After we find $h'$ we need an activation function to finalize the computation of the hidden layer's values which is generally noted as $\hat{h} = \Phi(hat{x}W^1)$ or $\hat{h} = \Phi(h')$

![Calculating h](part-4_images/calc_hidden_layers.png)

Resource on activation functions: [here](https://github.com/Kulbear/deep-learning-nano-foundation/wiki/ReLU-and-Softmax-Activation-Functions) and [here](https://theclevermachine.wordpress.com/tag/tanh-function/).

2. Calculating the values of the Outputs

What happens next is the hidden layers get multiplied with another set of weights. Essentially, each new layer in an neural network is calculated by a vector by matrix multiplication, where the vector represents the inputs to the new layer and the matrix is the one connecting these new inputs to the next layer.

Below an example of how the calculations would be done if we had 3 hidden layers.

![Generalized output calculation](part-4_images/generalized_calc_outputs.png)

In some applications it can be beneficial to use a softmax function (if we want all output values to be between zero and 1, and their sum to be 1).

Now, what comes next is determining the loss or how far is the generated output from the real label. This is done with the help of a loss function which is essential for backpropagation to work. 

The two error functions that are most commonly used are the **Mean Squared Error (MSE)** (usually used in regression problems) and the **cross entropy** (usually used in classification problems).

Summary:

On a simple example: 
- A single input x
- Two hidden layers with M and N neurons
- A singe output

To calculate the number of multiplications needed for a single feedforward pass, we can break down the network to three steps:

Step 1: From the single input to the first hidden layer

Step 2: From the first hidden layer to the second hidden layer

Step 3: From the second hidden layer to the single output

#### Backpropagation

To better picture how backpropagation works let's picture how would the weights change, since that's what we are interested as the error is getting smaller.

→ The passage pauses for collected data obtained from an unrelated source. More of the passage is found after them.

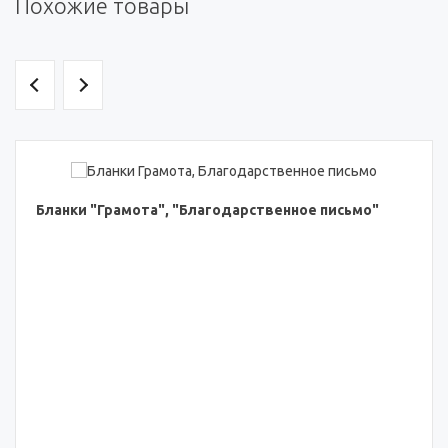
Похожие товары
Бланки "Грамота", "Благодарственное письмо"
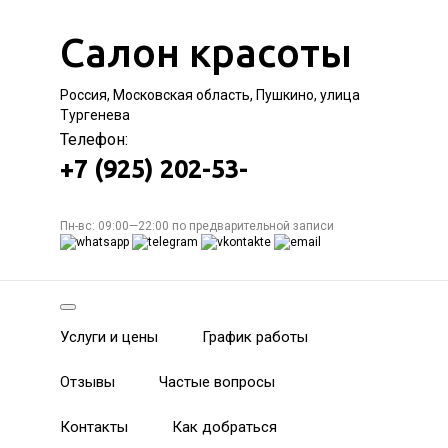
Салон красоты
Россия, Московская область, Пушкино, улица
Тургенева
Телефон:
+7 (925) 202-53-
Пн-вс: 09:00—22:00 по предварительной записи
Услуги и цены
График работы
Отзывы
Частые вопросы
Контакты
Как добраться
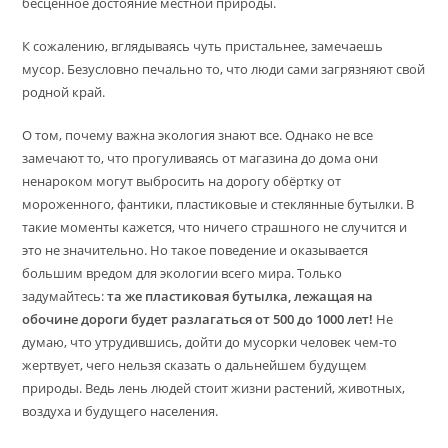
бесценное достояние местной природы.
К сожалению, вглядываясь чуть пристальнее, замечаешь
мусор. Безусловно печально то, что люди сами загрязняют свой
родной край.
О том, почему важна экология знают все. Однако не все
замечают то, что прогуливаясь от магазина до дома они
ненароком могут выбросить на дорогу обёртку от
мороженного, фантики, пластиковые и стеклянные бутылки. В
такие моменты кажется, что ничего страшного не случится и
это не значительно. Но такое поведение и оказывается
большим вредом для экологии всего мира. Только
задумайтесь:
та же пластиковая бутылка, лежащая на
обочине дороги будет разлагаться от 500 до 1000 лет!
Не
думаю, что утрудившись, дойти до мусорки человек чем-то
жертвует, чего нельзя сказать о дальнейшем будущем
природы. Ведь лень людей стоит жизни растений, животных,
воздуха и будущего населения.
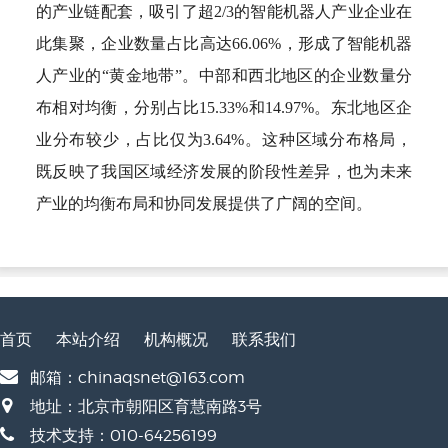
的产业链配套，吸引了超2/3的智能机器人产业企业在
此集聚，企业数量占比高达66.06%，形成了智能机器
人产业的“黄金地带”。中部和西北地区的企业数量分
布相对均衡，分别占比15.33%和14.97%。东北地区企
业分布较少，占比仅为3.64%。这种区域分布格局，
既反映了我国区域经济发展的阶段性差异，也为未来
产业的均衡布局和协同发展提供了广阔的空间。
首页
本站介绍
机构概况
联系我们
邮箱：chinaqsnet@163.com
地址：北京市朝阳区育慧南路3号
技术支持：010-64256199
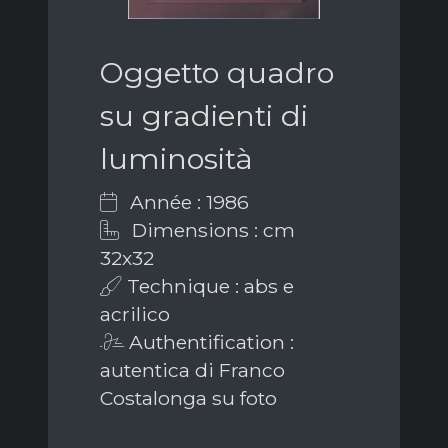
Oggetto quadro
su gradienti di
luminosità
Année : 1986
Dimensions : cm
32x32
Technique : abs e
acrilico
Authentification :
autentica di Franco
Costalonga su foto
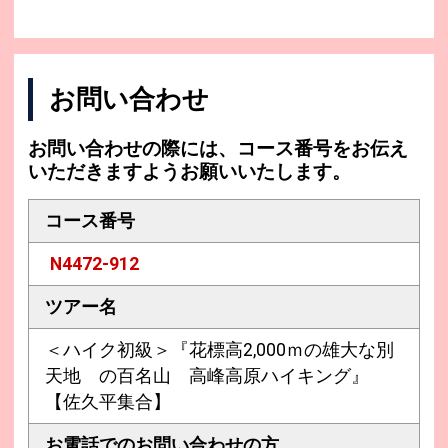
お問い合わせ
お問い合わせの際には、コース番号をお伝え
いただきますようお願いいたします。
コース番号
N4472-912
ツアー名
＜ハイク初級＞『花標高2,000ｍの雄大な別
天地 の百名山 高峰高原ハイキング』
【佐久平集合】
お電話での
お問い合わせの方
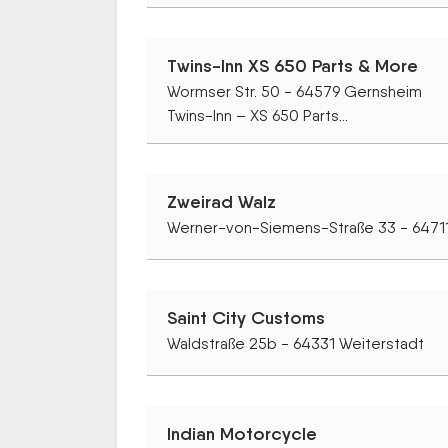
Twins-Inn XS 650 Parts & More
Wormser Str. 50 - 64579 Gernsheim
Twins-Inn – XS 650 Parts...
Zweirad Walz
Werner-von-Siemens-Straße 33 - 6471
Saint City Customs
Waldstraße 25b - 64331 Weiterstadt
Indian Motorcycle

What is happening? 

![Gradient considerations](part-4_images/gradient_considerations.png)

In the example above, if the weight was on the other side of the valley then our weights would have to become smaller in order to get to the bottom.

![Gradient considerations 2](part-4_images/gradient_considerations2.png)

A closer look at updating the weight.

![Weight update](part-4_images/weight_update.png)

As a summary, backprop involves two steps:
- calculate the partial derivative of the error E w.r.t to each weights
- adjust the weights according to the calculated value of delta Wij

where 
- the superscript (k) indicates that the weight connects layer k to layer k+1. 
- he updated value $\Delta W_{ij}^k $ is calculated through the use of the gradient calculation


![Backpropagation summary](part-4_images/backpropagation_summary.png)


The chain of thought in the weight updating process is as follows:

To update the weights, we need the network error. To find the network error, we need the network output, and to find the network output we need the value of the hidden layer.